--- Extracted material Enclosed Below ---
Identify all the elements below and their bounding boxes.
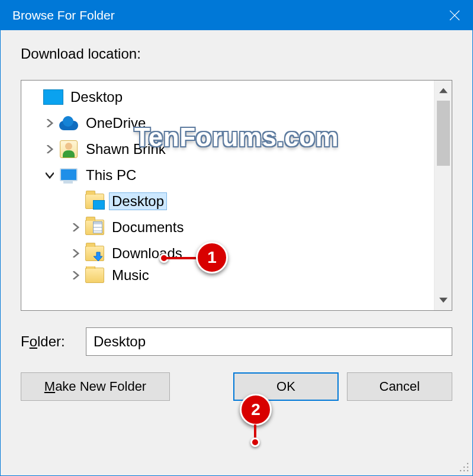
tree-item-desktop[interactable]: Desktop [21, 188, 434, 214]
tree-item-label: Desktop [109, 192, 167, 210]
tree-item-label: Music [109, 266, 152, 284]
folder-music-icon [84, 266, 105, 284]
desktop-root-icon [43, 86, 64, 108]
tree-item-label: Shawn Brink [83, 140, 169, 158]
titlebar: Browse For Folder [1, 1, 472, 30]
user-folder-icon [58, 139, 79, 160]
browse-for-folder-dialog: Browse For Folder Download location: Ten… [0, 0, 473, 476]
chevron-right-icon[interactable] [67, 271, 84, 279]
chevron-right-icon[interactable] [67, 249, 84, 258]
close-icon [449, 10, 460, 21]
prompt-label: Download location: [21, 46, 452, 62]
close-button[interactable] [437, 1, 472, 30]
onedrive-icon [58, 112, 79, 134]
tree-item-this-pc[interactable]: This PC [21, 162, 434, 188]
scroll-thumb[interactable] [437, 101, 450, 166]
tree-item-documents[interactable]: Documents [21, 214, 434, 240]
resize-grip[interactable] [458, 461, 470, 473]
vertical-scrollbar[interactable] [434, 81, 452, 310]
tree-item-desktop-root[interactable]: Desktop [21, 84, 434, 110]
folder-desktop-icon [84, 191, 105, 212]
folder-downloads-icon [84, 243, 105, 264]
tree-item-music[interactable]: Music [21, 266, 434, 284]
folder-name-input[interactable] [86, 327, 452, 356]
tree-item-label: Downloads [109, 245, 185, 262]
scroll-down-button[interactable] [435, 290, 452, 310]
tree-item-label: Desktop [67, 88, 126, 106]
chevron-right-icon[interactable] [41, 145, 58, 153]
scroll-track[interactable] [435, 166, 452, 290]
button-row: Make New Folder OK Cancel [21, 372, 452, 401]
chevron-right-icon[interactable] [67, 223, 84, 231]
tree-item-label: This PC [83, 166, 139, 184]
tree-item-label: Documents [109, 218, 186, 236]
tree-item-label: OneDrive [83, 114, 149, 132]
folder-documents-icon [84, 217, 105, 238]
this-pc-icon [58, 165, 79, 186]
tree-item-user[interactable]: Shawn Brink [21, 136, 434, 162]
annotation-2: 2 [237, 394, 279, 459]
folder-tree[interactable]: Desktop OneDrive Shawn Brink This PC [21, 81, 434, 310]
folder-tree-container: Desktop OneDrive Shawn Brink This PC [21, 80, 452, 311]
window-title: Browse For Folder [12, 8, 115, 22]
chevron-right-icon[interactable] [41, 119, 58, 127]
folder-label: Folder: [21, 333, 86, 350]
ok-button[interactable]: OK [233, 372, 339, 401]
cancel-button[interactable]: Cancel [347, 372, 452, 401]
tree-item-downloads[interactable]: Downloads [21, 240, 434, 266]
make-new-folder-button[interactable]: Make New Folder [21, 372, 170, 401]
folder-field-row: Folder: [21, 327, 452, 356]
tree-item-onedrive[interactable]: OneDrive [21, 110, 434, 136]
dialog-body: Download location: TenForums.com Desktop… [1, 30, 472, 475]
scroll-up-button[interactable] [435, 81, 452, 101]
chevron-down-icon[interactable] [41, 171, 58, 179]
--- End of Enclosed Extracted material ---
--- Extracted material Enclosed Below ---
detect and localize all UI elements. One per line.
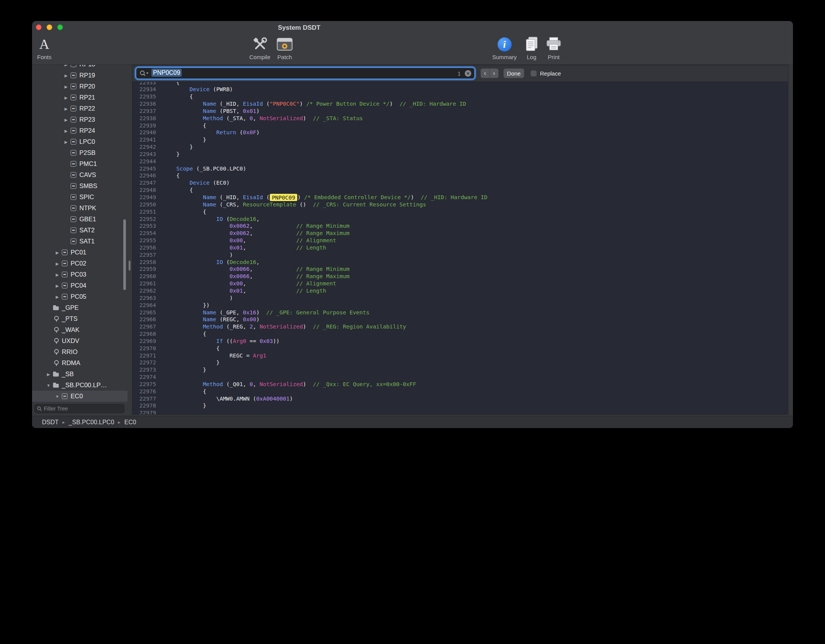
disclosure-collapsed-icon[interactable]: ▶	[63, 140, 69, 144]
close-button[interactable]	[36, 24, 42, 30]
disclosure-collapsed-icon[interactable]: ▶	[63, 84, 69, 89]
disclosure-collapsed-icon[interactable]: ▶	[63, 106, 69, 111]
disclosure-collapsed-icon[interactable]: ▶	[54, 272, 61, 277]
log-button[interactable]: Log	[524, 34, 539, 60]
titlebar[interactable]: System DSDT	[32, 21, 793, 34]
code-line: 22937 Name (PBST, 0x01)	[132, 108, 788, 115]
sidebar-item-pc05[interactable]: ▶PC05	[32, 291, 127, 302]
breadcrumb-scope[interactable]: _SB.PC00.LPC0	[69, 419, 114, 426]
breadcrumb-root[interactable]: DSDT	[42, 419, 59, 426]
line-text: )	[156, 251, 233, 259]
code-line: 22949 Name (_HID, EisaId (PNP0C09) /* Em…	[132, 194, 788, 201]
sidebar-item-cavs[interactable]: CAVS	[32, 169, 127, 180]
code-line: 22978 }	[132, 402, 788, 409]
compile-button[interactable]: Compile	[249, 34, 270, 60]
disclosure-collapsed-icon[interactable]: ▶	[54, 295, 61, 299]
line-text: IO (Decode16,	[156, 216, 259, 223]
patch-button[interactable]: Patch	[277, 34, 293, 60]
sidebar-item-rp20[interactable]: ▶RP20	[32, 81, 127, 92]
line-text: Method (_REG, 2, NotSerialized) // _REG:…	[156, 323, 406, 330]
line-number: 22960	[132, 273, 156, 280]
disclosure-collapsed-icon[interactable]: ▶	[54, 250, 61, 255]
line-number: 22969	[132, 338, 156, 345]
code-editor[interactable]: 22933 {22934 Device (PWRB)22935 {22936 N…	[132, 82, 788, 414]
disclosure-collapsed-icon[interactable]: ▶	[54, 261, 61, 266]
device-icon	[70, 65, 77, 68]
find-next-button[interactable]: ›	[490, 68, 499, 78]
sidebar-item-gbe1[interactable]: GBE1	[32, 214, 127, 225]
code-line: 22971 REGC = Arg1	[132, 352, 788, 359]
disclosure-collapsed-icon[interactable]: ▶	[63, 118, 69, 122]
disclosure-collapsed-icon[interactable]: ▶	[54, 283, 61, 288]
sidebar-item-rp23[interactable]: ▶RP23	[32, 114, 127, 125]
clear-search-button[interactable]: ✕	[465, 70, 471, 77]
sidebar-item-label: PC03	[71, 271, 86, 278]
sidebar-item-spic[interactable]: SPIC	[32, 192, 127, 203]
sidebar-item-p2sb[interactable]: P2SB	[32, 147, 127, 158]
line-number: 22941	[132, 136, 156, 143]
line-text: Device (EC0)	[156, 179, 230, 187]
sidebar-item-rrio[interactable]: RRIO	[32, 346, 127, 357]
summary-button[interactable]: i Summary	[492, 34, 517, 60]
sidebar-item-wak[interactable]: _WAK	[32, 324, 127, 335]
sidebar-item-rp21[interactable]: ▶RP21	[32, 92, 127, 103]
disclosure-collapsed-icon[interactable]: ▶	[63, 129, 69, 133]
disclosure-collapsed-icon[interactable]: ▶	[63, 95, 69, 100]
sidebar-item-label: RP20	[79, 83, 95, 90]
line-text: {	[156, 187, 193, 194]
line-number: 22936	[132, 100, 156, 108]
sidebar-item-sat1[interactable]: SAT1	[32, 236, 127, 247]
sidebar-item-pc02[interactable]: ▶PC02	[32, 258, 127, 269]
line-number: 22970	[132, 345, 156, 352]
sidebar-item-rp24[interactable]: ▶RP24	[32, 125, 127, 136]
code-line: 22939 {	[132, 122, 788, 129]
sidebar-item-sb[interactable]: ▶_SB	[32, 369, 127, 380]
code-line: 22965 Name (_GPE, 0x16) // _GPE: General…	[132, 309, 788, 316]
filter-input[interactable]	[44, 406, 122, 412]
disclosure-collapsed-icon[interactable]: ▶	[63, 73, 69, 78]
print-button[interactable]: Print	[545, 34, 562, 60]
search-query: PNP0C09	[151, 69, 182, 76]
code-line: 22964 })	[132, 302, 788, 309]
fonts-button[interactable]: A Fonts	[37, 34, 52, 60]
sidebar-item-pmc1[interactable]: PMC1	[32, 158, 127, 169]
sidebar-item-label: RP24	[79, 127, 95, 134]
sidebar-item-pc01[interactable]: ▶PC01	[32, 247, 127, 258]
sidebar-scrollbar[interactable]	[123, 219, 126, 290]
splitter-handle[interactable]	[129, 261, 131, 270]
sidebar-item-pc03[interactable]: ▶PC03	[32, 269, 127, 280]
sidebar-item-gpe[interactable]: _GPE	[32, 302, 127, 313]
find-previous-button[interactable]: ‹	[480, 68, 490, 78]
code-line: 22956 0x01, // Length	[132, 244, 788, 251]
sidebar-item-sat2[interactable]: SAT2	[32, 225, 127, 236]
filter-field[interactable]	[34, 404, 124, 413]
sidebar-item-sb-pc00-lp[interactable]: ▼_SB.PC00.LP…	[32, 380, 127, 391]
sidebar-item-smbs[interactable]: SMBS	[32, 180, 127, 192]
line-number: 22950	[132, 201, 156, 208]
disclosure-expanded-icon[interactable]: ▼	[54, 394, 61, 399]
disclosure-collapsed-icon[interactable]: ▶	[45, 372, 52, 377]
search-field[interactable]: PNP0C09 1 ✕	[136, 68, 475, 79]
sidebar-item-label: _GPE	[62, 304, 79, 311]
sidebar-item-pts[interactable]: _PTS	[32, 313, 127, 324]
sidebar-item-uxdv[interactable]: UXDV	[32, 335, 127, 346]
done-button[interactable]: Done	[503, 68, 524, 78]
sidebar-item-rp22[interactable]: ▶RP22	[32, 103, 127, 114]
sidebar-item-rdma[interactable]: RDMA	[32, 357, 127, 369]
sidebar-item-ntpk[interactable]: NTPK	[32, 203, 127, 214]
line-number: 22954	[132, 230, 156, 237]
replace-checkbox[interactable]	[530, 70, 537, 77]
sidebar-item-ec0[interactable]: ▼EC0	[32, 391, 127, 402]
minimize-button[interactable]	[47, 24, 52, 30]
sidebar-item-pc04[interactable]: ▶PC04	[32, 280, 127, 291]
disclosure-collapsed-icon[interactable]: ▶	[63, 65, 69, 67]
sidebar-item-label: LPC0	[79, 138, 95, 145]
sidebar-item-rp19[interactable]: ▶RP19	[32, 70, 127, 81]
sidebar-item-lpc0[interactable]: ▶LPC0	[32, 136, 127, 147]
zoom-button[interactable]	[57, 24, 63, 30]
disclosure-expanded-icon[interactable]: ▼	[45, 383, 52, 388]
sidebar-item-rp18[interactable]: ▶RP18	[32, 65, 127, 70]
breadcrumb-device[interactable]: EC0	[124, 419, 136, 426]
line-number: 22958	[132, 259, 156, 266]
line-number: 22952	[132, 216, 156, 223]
--- End of Enclosed Extracted material ---
_What is expected:_
How many lines of the entries above include the word "Make"? Reply with the number alone.

_Answer:_
2